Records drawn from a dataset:
________________________________________

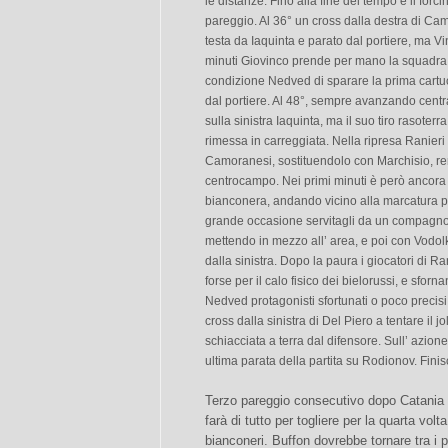
le distanze. Fino alla fine del tempo è il forc
pareggio. Al 36° un cross dalla destra di C
testa da Iaquinta e parato dal portiere, ma Vi
minuti Giovinco prende per mano la squadra e 
condizione Nedved di sparare la prima cartucc
dal portiere. Al 48°, sempre avanzando centra
sulla sinistra Iaquinta, ma il suo tiro rasoterr
rimessa in carreggiata. Nella ripresa Ranieri d
Camoranesi, sostituendolo con Marchisio, re
centrocampo. Nei primi minuti è però ancora i
bianconera, andando vicino alla marcatura p
grande occasione servitagli da un compagno 
mettendo in mezzo all’ area, e poi con Vodolk
dalla sinistra. Dopo la paura i giocatori di R
forse per il calo fisico dei bielorussi, e sfo
Nedved protagonisti sfortunati o poco precisi,
cross dalla sinistra di Del Piero a tentare il jo
schiacciata a terra dal difensore. Sull’ azio
ultima parata della partita su Rodionov. Finis
Terzo pareggio consecutivo dopo Catania
farà di tutto per togliere per la quarta volta
bianconeri. Buffon dovrebbe tornare tra i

________________________________________

:: TASK REQUIREMENTS ::
Leave the images behind and write out every entry exactly.

:: ANSWER FOR THIS EXERCISE ::
le distanze. Fino alla fine del tempo è il forc
pareggio. Al 36° un cross dalla destra di C
testa da Iaquinta e parato dal portiere, ma Vi
minuti Giovinco prende per mano la squadra e 
condizione Nedved di sparare la prima cartucc
dal portiere. Al 48°, sempre avanzando centra
sulla sinistra Iaquinta, ma il suo tiro rasoterr
rimessa in carreggiata. Nella ripresa Ranieri d
Camoranesi, sostituendolo con Marchisio, re
centrocampo. Nei primi minuti è però ancora i
bianconera, andando vicino alla marcatura p
grande occasione servitagli da un compagno 
mettendo in mezzo all’ area, e poi con Vodolk
dalla sinistra. Dopo la paura i giocatori di R
forse per il calo fisico dei bielorussi, e sfo
Nedved protagonisti sfortunati o poco precisi,
cross dalla sinistra di Del Piero a tentare il jo
schiacciata a terra dal difensore. Sull’ azio
ultima parata della partita su Rodionov. Finis
Terzo pareggio consecutivo dopo Catania
farà di tutto per togliere per la quarta volta
bianconeri. Buffon dovrebbe tornare tra i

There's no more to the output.